Fire and ice. McNutt (Johns Hopkins University Applied Physics Laboratory) obviously enjoys working at the extremes, and one hopes for an outcome for IIE just as successful as MESSENGER has enjoyed thus far. Meanwhile, Mercury looks more or less as expected, but don’t let that fool you. As Greg Laughlin points out at his systemic site, we’re looking at vast stretches of terrain that have never before been seen, our earlier views of Mercury having been delivered by Mariner 10 flybys that saw only parts of this world.

Image (click to enlarge): Just nine minutes after the MESSENGER spacecraft passed 200 kilometers (124 miles) above the surface of Mercury, its closest distance to the planet during the January 14, 2008 flyby, the Wide Angle Camera (WAC) on the Mercury Dual Imaging System (MDIS) snapped this image.

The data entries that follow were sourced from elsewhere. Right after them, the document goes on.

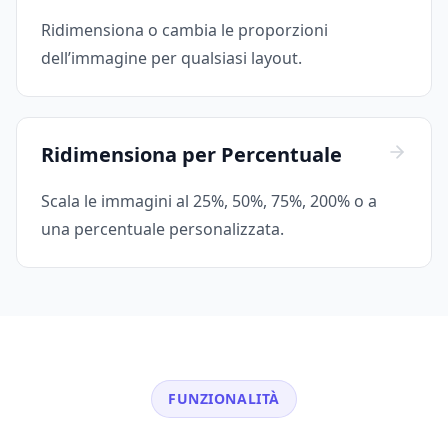
Ridimensiona o cambia le proporzioni
dell’immagine per qualsiasi layout.
Ridimensiona per Percentuale
Scala le immagini al 25%, 50%, 75%, 200% o a
una percentuale personalizzata.
FUNZIONALITÀ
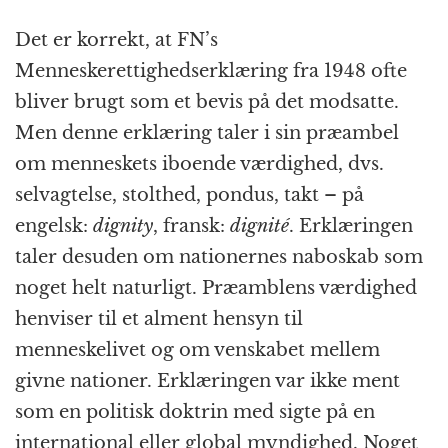
Det er korrekt, at FN’s
Menneskerettighedserklæring fra 1948 ofte
bliver brugt som et bevis på det modsatte.
Men denne erklæring taler i sin præambel
om menneskets iboende værdighed, dvs.
selvagtelse, stolthed, pondus, takt – på
engelsk:
dignity
, fransk:
dignité
. Erklæringen
taler desuden om nationernes naboskab som
noget helt naturligt. Præamblens værdighed
henviser til et alment hensyn til
menneskelivet og om venskabet mellem
givne nationer. Erklæringen var ikke ment
som en politisk doktrin med sigte på en
international eller global myndighed. Noget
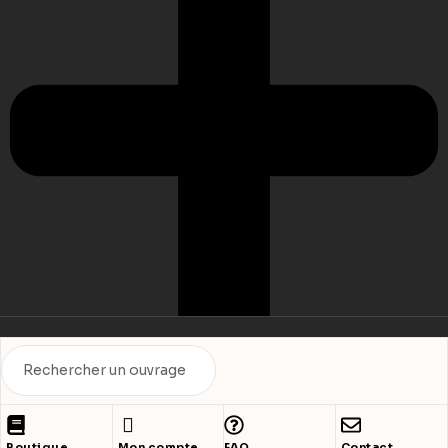
© 2025 ECF Echoppe –
Mentions légales
– Design by
PUSH IT UP
Nos Partenaires
Boutique
Mon compte
FAQ
Contact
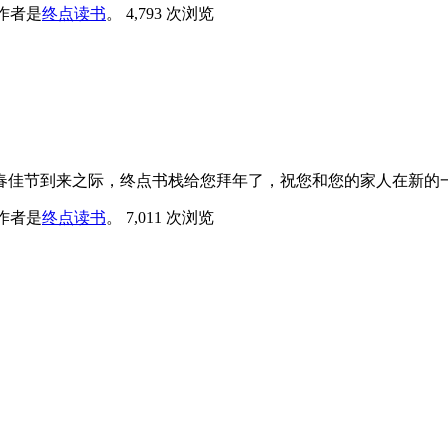
作者是
终点读书
。
4,793 次浏览
春佳节到来之际，终点书栈给您拜年了，祝您和您的家人在新的
作者是
终点读书
。
7,011 次浏览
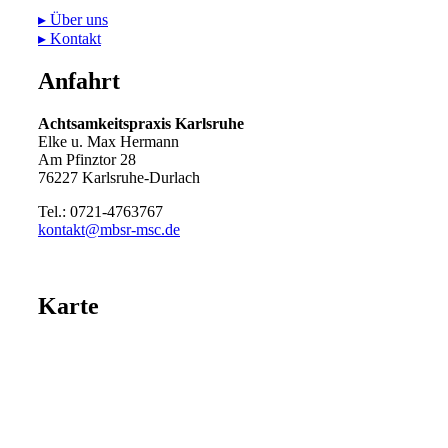
▸ Über uns
▸ Kontakt
Anfahrt
Achtsamkeitspraxis Karlsruhe
Elke u. Max Hermann
Am Pfinztor 28
76227 Karlsruhe-Durlach
Tel.: 0721-4763767
ed.csm-rsbm@tkatnok
Karte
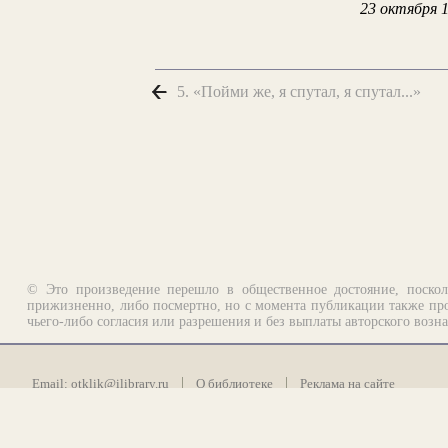
23 октября 
5. «Пойми же, я спутал, я спутал...»
© Это произведение перешло в общественное достояние, поскол
прижизненно, либо посмертно, но с момента публикации также про
чьего-либо согласия или разрешения и без выплаты авторского возн
Email:
otklik@ilibrary.ru
О библиотеке
Реклама на сайте
©1996—2026 Алексей Комаров. Подборка произведений, оформление, п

The WAC is equipped with 11 different narrow-band filters, and this image was taken in filter 7, which is sensitive to light near the red end of the visible spectrum (750 nm). This view, also imaged through the remaining 10 WAC filters, is from the first set of images taken following MESSENGER’s closest approach to Mercury. Credit: NASA/Johns Hopkins University Applied Physics Laboratory/Carnegie Institution of Washington.

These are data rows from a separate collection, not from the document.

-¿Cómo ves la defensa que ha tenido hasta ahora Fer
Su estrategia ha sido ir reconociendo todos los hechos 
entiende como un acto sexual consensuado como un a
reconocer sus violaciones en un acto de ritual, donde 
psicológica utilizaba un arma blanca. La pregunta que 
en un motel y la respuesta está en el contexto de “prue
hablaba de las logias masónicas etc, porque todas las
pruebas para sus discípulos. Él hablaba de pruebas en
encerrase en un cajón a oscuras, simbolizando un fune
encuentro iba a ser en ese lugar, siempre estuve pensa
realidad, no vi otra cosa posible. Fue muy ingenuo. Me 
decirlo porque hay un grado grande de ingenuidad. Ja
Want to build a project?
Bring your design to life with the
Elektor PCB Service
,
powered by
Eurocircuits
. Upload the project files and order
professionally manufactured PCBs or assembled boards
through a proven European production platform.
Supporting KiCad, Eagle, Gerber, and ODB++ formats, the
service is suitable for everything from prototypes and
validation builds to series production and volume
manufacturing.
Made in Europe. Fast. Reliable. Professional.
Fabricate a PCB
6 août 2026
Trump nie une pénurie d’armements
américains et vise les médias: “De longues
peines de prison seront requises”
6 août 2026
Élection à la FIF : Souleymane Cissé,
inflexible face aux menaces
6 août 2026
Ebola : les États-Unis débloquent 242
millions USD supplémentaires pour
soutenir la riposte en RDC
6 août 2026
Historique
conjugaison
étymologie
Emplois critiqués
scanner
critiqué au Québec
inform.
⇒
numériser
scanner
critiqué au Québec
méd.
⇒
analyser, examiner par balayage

Does any of this remind you of the poignancy that accompanied the Voyager images from Neptune? In that case, we were looking at the last planetary discoveries the Voyager mission would make before the two spacecraft set forth into the outer reaches, where they still perform helpful science. In this case, we’re looking at the last rocky, ‘terrestrial’ class world we haven’t visited in our Solar System. Laughlin, always an elegant writer, catches the excitement of such discovery perfectly:

Nevertheless, we do gain something extraordinary whenever a new vista onto a terrestrial world is opened up. Galileo was the first to achieve this, when he turned his telescope to the Moon and saw its three-dimensional relief for the first time. Mariner 4 and Mariner 9 accomplished a similar feat for Mars. The Magellan spacecraft revealed the Venusian topography. And once Messenger has photographed the full surface of Mercury, there will be a profoundly significant interval before we get our next up-close view of an unmapped terrestrial planet. My guess is that it’ll be Alpha Centauri B b.

Just how significant that interval will be is, of course, unknown, for by ‘up-close,’ I assume Laughlin is talking about imagery from a probe within the Centauri system, a feat we are many decades (at least) away from achieving. Meanwhile, we do have New Horizons, taking us out to the icy worlds of Pluto and Charon and on into the Edgeworth/Kuiper belt.

Doubtless there are still surprises in the deep ranges of that belt, perhaps even a few rocky worlds displaced from inner orbits during the earliest stages of our system’s formation (see the comments on the systemic post for more). But if they are there, New Horizons is unlikely to stumble upon one, nor would it be able to view such a world closely if it did. I think Laughlin is right: Our next detailed look at an unmapped terrestrial planet will take place among the Centauri stars, unless they defy the growing odds and turn out to have no planets at all.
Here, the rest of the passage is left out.